Enforcement and Compliance, International Trade Administration, Department of Commerce.

SUMMARY:

The Department of Commerce (Commerce) determines that the sole mandatory respondent made sales of stainless steel bar (SS Bar) from India below normal value during the period of review (POR) February 1, 2019, through January 31, 2020.

DATES:

Applicable August 25, 2021.

FOR FURTHER INFORMATION CONTACT:

Konrad Ptaszynski, AD/CVD Operations, Office I, Enforcement and Compliance, International Trade Administration, U.S. Department of Commerce, 1401 Constitution Avenue NW, Washington, DC 20230; telephone: (202) 482-6187.

SUPPLEMENTARY INFORMATION:

Background

On February 24, 2021, Commerce published in the Federal Register the Preliminary Results of the 2019-2020 administrative review of the antidumping duty order on SS Bar from India. We invited interested parties to comment on the Preliminary Results and on March 26, 2021, Venus Wire Industries Pvt. Ltd., Hindustan Inox, Precision Metals and Sieves Manufacturers (India) Pvt. Ltd. (collectively, the Venus Group) submitted a timely filed case brief. On April 2, 2021, the petitioners submitted a timely filed rebuttal brief.
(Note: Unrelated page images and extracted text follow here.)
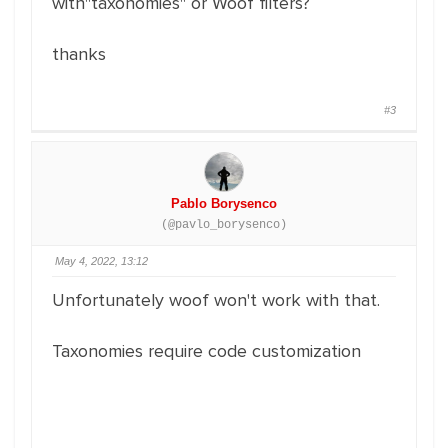
with"taxonomies" or Woof filters?
thanks
#3
Pablo Borysenco
(@pavlo_borysenco)
May 4, 2022, 13:12
Unfortunately woof won't work with that.
Taxonomies require code customization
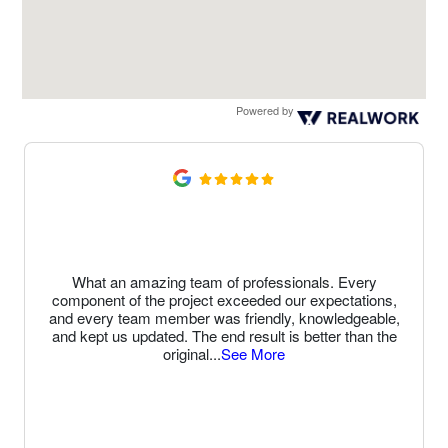
Powered by
What an amazing team of professionals. Every
component of the project exceeded our expectations,
and every team member was friendly, knowledgeable,
and kept us updated. The end result is better than the
original
...
See More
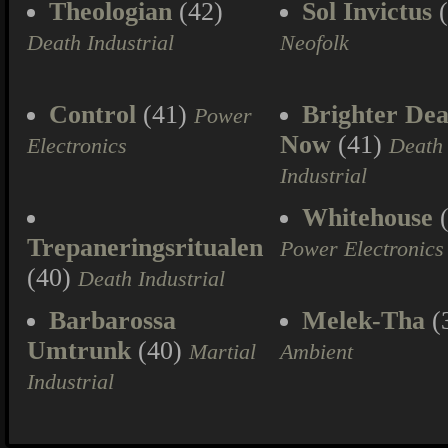
Theologian
(42)
Sol Invictus
(
Death Industrial
Neofolk
Control
(41)
Brighter Dea
Power
Now
(41)
Electronics
Death
Industrial
Whitehouse
(
Trepaneringsritualen
Power Electronics
(40)
Death Industrial
Barbarossa
Melek-Tha
(
Umtrunk
(40)
Martial
Ambient
Industrial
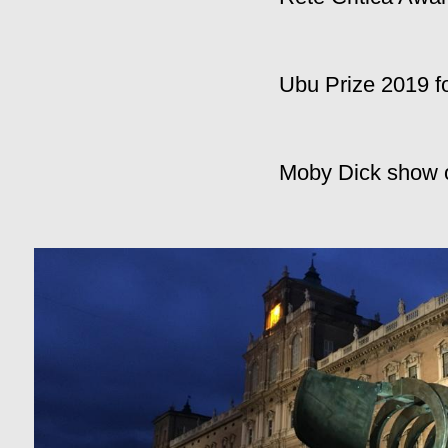
Ubu Prize 2019 f
Moby Dick show of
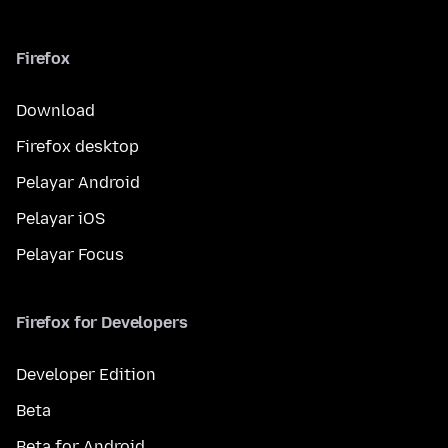
Firefox
Download
Firefox desktop
Pelayar Android
Pelayar iOS
Pelayar Focus
Firefox for Developers
Developer Edition
Beta
Beta for Android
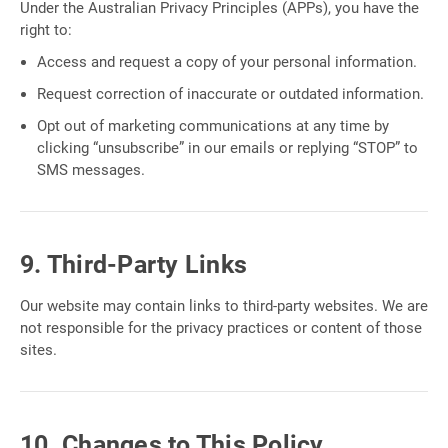
Under the Australian Privacy Principles (APPs), you have the
right to:
Access and request a copy of your personal information.
Request correction of inaccurate or outdated information.
Opt out of marketing communications at any time by
clicking “unsubscribe” in our emails or replying “STOP” to
SMS messages.
9. Third-Party Links
Our website may contain links to third-party websites. We are
not responsible for the privacy practices or content of those
sites.
10. Changes to This Policy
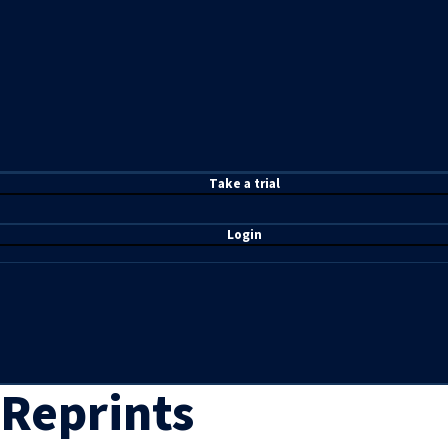
T
ake a t
rial
Login
Reprints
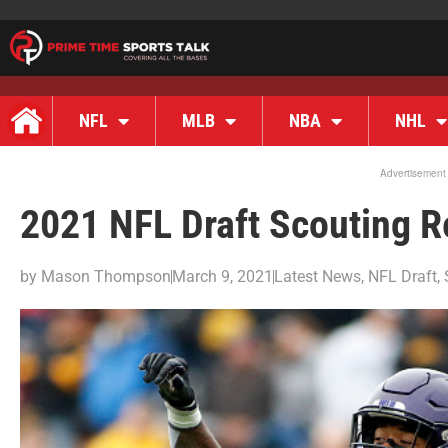
NFL
MLB
NBA
NHL
Advertisement
2021 NFL Draft Scouting 
by
Mason Thompson
March 9, 2021
Latest News
,
NFL Draft
,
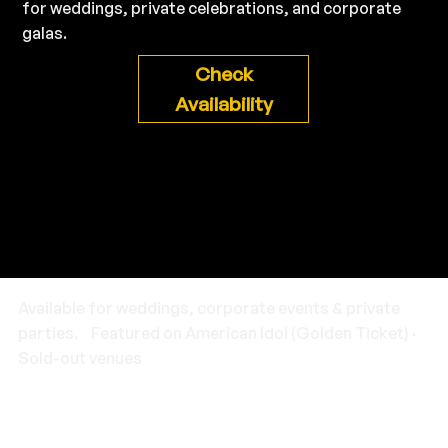
for weddings, private celebrations, and corporate
galas.
Check
Availability
Available for weddings, corporate events & private
parties. Featured on American Idol (Golden Ticket) ·
Sold-out venues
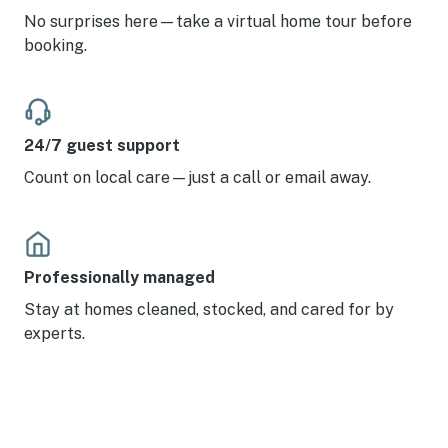
No surprises here—take a virtual home tour before
booking.
24/7 guest support
Count on local care—just a call or email away.
Professionally managed
Stay at homes cleaned, stocked, and cared for by
experts.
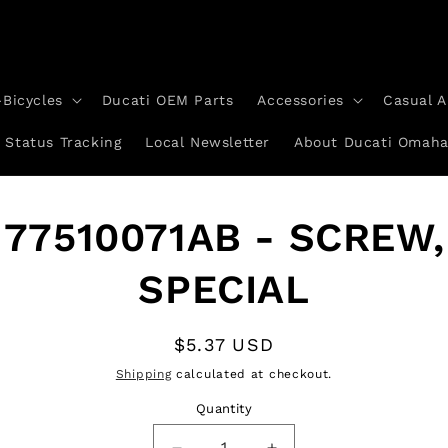
-Bicycles
Ducati OEM Parts
Accessories
Casual A
 Status Tracking
Local Newsletter
About Ducati Omah
to
77510071AB - SCREW,
ct
mation
SPECIAL
Regular
$5.37 USD
price
Shipping
calculated at checkout.
Quantity
Quantity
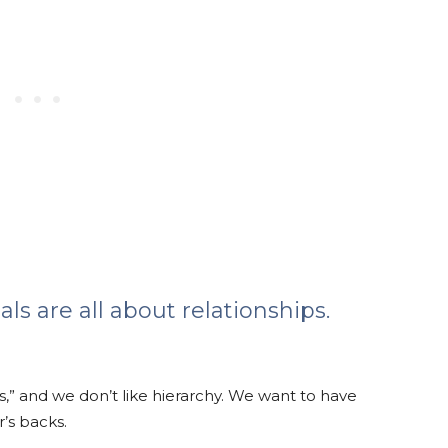
als are all about relationships.
s,” and we don’t like hierarchy. We want to have
’s backs.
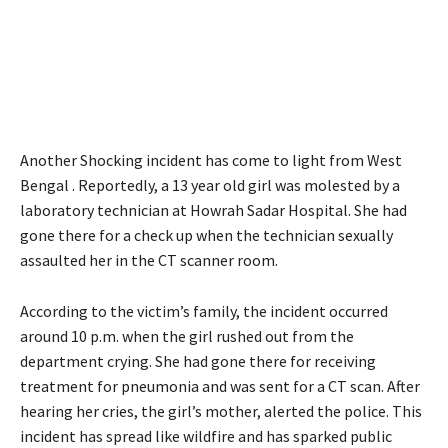
Another Shocking incident has come to light from West
Bengal . Reportedly, a 13 year old girl was molested by a
laboratory technician at Howrah Sadar Hospital. She had
gone there for a check up when the technician sexually
assaulted her in the CT scanner room.
According to the victim’s family, the incident occurred
around 10 p.m. when the girl rushed out from the
department crying. She had gone there for receiving
treatment for pneumonia and was sent for a CT scan. After
hearing her cries, the girl’s mother, alerted the police. This
incident has spread like wildfire and has sparked public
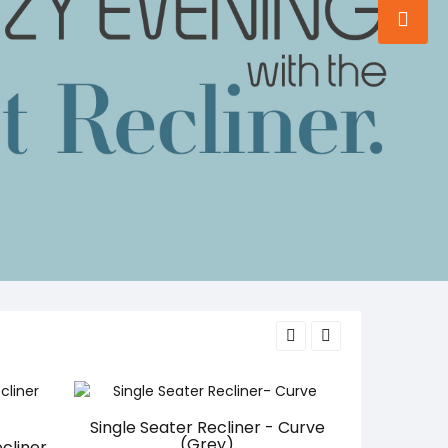
Single Seater Recliner - Curve
(Grey)
cliner
Work From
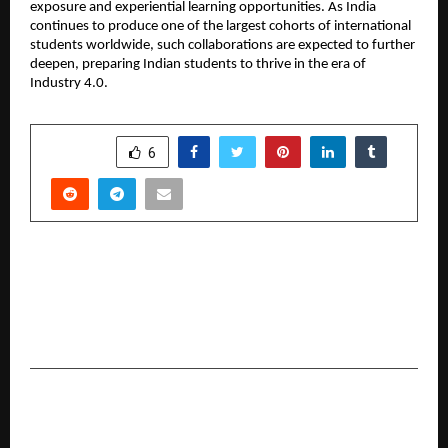
exposure and experiential learning opportunities. As India
continues to produce one of the largest cohorts of international
students worldwide, such collaborations are expected to further
deepen, preparing Indian students to thrive in the era of
Industry 4.0.
SHARE
6
PREVIOUS POST
AHIRYA Expands Its Made-in-India Skincare
Portfolio with Focus on Daily Cleansing
Solutions.
NEXT POST
Dr. Deepa Warpudkar Rajenimbalkar, MD, PhD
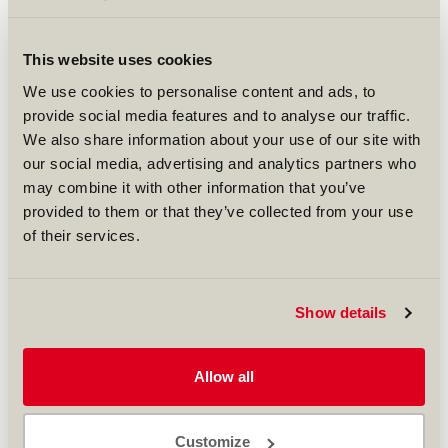
engine maintenance contract with Pakistan's
second largest airline, Airblue Limited. Worth
over USD 30 million, the agreement runs until
This website uses cookies
2022 and covers the maintenance and overhaul
of the CFM56-5B engines used on Airblue’s Airbus
We use cookies to personalise content and ads, to
A320 fleet.
provide social media features and to analyse our traffic.
We also share information about your use of our site with
This new agreement builds on the success of a
our social media, advertising and analytics partners who
seven-year contract between the two
companies for the same services.
may combine it with other information that you’ve
provided to them or that they’ve collected from your use
Commenting on the latest success, SR Technics
of their services.
CEO Jeremy Remacha said: “We are proud to be
prolonging our relationship with Airblue. This
highlights our commitment to invest in
longterm partnerships providing high quality
Show details
and cost-effective services to our customers.”
Speaking on behalf of Airblue, Sadia Mohammad,
Allow all
Deputy Managing Director for Operations,
affirmed: “Extending our existing contract by
another seven years was the obvious thing to
Customize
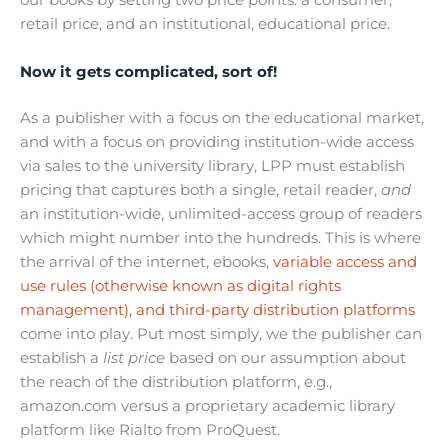
our books by setting two price points: a consumer,
retail price, and an institutional, educational price.
Now it gets complicated, sort of!
As a publisher with a focus on the educational market,
and with a focus on providing institution-wide access
via sales to the university library, LPP must establish
pricing that captures both a single, retail reader,
and
an institution-wide, unlimited-access group of readers
which might number into the hundreds. This is where
the arrival of the internet, ebooks,
variable access and
use rules (otherwise known as digital rights
management), and third-party distribution platforms
come into play. Put most simply, we the publisher can
establish a
list price
based on our assumption about
the reach of the distribution platform, e.g.,
amazon.com versus a proprietary academic library
platform like Rialto from ProQuest.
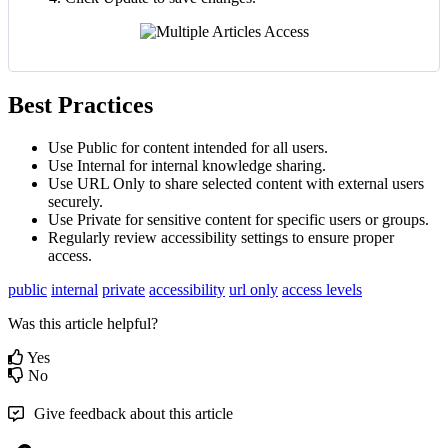
Best Practices
Use Public for content intended for all users.
Use Internal for internal knowledge sharing.
Use URL Only to share selected content with external users
securely.
Use Private for sensitive content for specific users or groups.
Regularly review accessibility settings to ensure proper
access.
public
internal
private
accessibility
url only
access levels
Was this article helpful?
Yes
No
Give feedback about this article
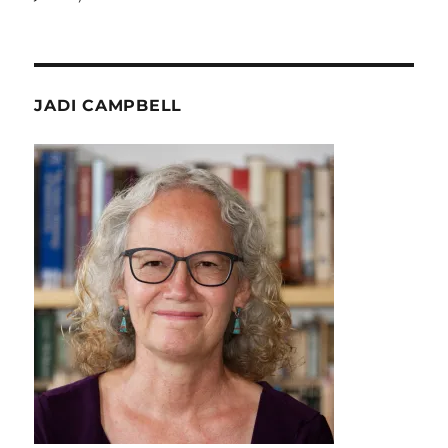
JADI CAMPBELL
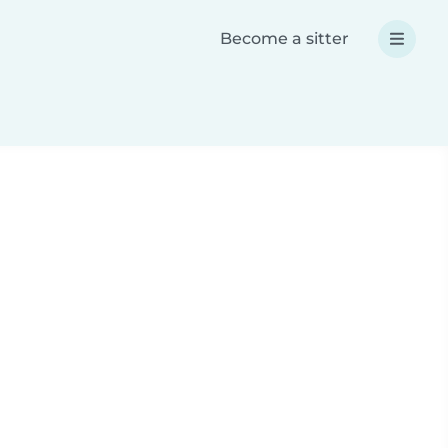
Become a sitter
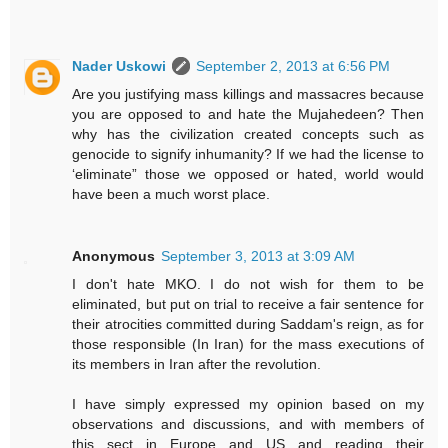
Nader Uskowi
September 2, 2013 at 6:56 PM
Are you justifying mass killings and massacres because
you are opposed to and hate the Mujahedeen? Then
why has the civilization created concepts such as
genocide to signify inhumanity? If we had the license to
‘eliminate” those we opposed or hated, world would
have been a much worst place.
Anonymous
September 3, 2013 at 3:09 AM
I don't hate MKO. I do not wish for them to be
eliminated, but put on trial to receive a fair sentence for
their atrocities committed during Saddam's reign, as for
those responsible (In Iran) for the mass executions of
its members in Iran after the revolution.
I have simply expressed my opinion based on my
observations and discussions, and with members of
this sect in Europe and US and reading their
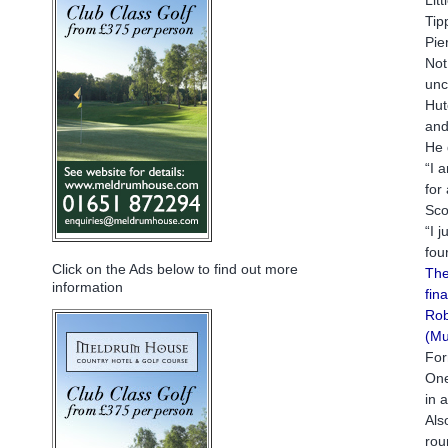
Tip
Pie
Not
unc
Hut
and
He 
“I 
for
Sco
“I 
fou
Click on the Ads below to find out more
The
information
fin
Rob
(Mu
For
One
in 
Als
rou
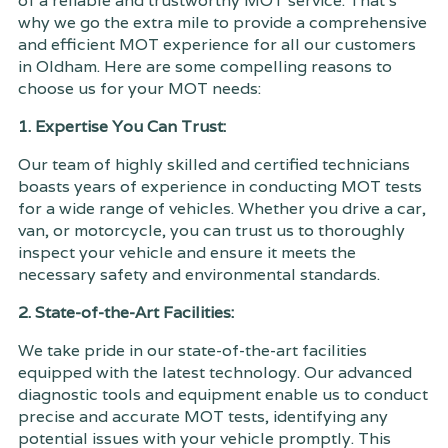
of a reliable and trustworthy MOT service. That's
why we go the extra mile to provide a comprehensive
and efficient MOT experience for all our customers
in Oldham. Here are some compelling reasons to
choose us for your MOT needs:
1. Expertise You Can Trust:
Our team of highly skilled and certified technicians
boasts years of experience in conducting MOT tests
for a wide range of vehicles. Whether you drive a car,
van, or motorcycle, you can trust us to thoroughly
inspect your vehicle and ensure it meets the
necessary safety and environmental standards.
2. State-of-the-Art Facilities:
We take pride in our state-of-the-art facilities
equipped with the latest technology. Our advanced
diagnostic tools and equipment enable us to conduct
precise and accurate MOT tests, identifying any
potential issues with your vehicle promptly. This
See Stainless Steel Bar from India: Preliminary Results of Antidumping Duty Administrative Review; 2019-2020; 86 FR 11235 (February 24, 2021), and accompanying Preliminary Decision Memorandum (Preliminary Results).

See Venus Group's Letter, “Antidumping Duty Investigation of Stainless Steel Bar from India—Venus Group Case Brief,” dated March 26, 2021.

Carpenter Technology Corporation, Crucible Industries LLC, Electralloy, a Division of G.O. Carlson, Inc., North American Stainless, Universal Stainless & Alloy Products, Inc., and Valbruna Slater Stainless, Inc. (collectively, the petitioner).

See Petitioner's Letter, “Stainless Steel Bar from India Petitioners' Rebuttal Brief,” dated April 2, 2021.

Scope of the Order

The products covered by the antidumping duty Order are SS Bar. A full description of the scope of the Order is contained in the Issues and Decision Memorandum.

See Antidumping Duty Orders: Stainless Steel Bar from Brazil, India and Japan, 60 FR 9661 (February 21, 1995) (Order).

See Memorandum, “Issues and Decision Memorandum for the Final Results of the Antidumping Duty Administrative Review of Stainless Steel Bar from India; 2019-2020,” dated concurrently with, and hereby adopted by, this notice (Issues and Decision Memorandum).

Analysis of Comments Received

All issues raised in the case and rebuttal briefs filed by interested parties in this review are addressed in the Issues and Decision Memorandum. A list of the issues that parties raised, and to which we responded in the Issues and Decision Memorandum, follows as an appendix to this notice. The Issues and Decision Memorandum is a public document and is made available to the public electronically via Enforcement and Compliance's Antidumping and Countervailing Duty Centralized Electronic Service System (ACCESS). ACCESS is available to registered users at http://access.trade.gov. In addition, a complete version of the Issues and Decision Memorandum can be accessed directly on the internet at http://enforcement.trade.gov/frn/.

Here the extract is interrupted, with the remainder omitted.